TASK REQUIREMENTS →
Select and reproduce each line of the listing below that bears the string "abril".

THE DATA →
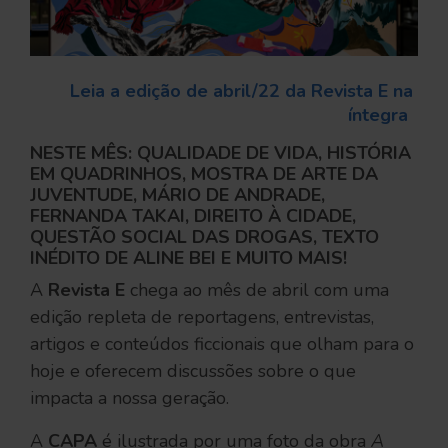
Leia a edição de abril/22 da Revista E na 
íntegra
NESTE MÊS: QUALIDADE DE VIDA, HISTÓRIA
EM QUADRINHOS, MOSTRA DE ARTE DA
JUVENTUDE, MÁRIO DE ANDRADE,
FERNANDA TAKAI, DIREITO À CIDADE,
QUESTÃO SOCIAL DAS DROGAS, TEXTO
INÉDITO DE ALINE BEI E MUITO MAIS!
A
Revista E
chega ao mês de abril com uma
edição repleta de reportagens, entrevistas,
artigos e conteúdos ficcionais que olham para o
hoje e oferecem discussões sobre o que
impacta a nossa geração.
A
CAPA
é ilustrada por uma foto da obra
A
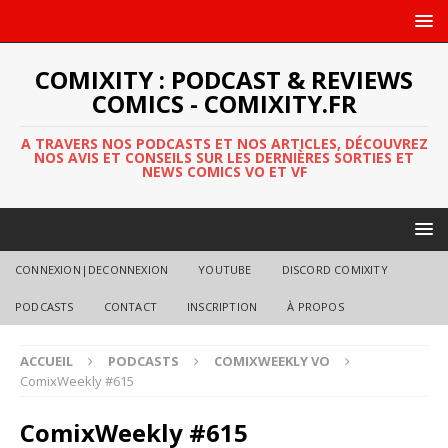
COMIXITY : PODCAST & REVIEWS
COMICS - COMIXITY.FR
A TRAVERS NOS PODCASTS ET NOS ARTICLES, DÉCOUVREZ
NOS AVIS ET CONSEILS SUR LES DERNIÈRES SORTIES ET
NEWS COMICS VO ET VF
CONNEXION|DECONNEXION
YOUTUBE
DISCORD COMIXITY
PODCASTS
CONTACT
INSCRIPTION
À PROPOS
ACCUEIL
PODCASTS
COMIXWEEKLY VO
ComixWeekly #615
ComixWeekly #615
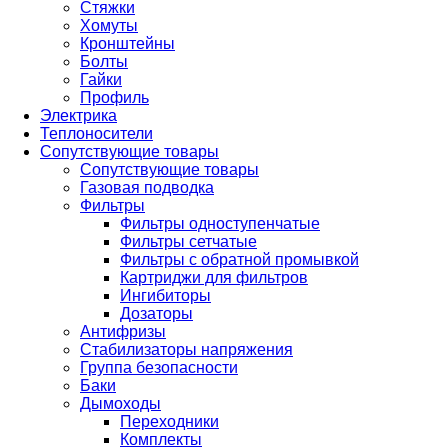
Стяжки
Хомуты
Кронштейны
Болты
Гайки
Профиль
Электрика
Теплоносители
Сопутствующие товары
Сопутствующие товары
Газовая подводка
Фильтры
Фильтры одноступенчатые
Фильтры сетчатые
Фильтры с обратной промывкой
Картриджи для фильтров
Ингибиторы
Дозаторы
Антифризы
Стабилизаторы напряжения
Группа безопасности
Баки
Дымоходы
Переходники
Комплекты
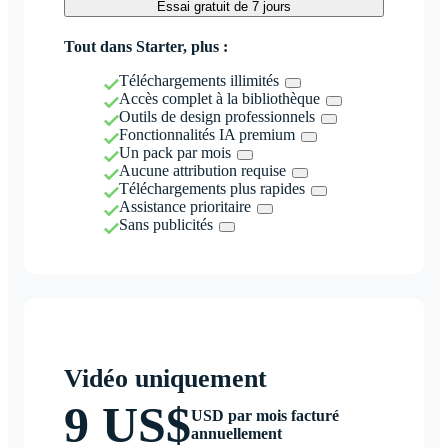
Essai gratuit de 7 jours
Tout dans Starter, plus :
Téléchargements illimités
Accès complet à la bibliothèque
Outils de design professionnels
Fonctionnalités IA premium
Un pack par mois
Aucune attribution requise
Téléchargements plus rapides
Assistance prioritaire
Sans publicités
Vidéo uniquement
9 US$
USD par mois facturé
annuellement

RESPONSE TO THE EXERCISE →
Leia a edição de abril/22 da Revista E na 
chega ao mês de abril com uma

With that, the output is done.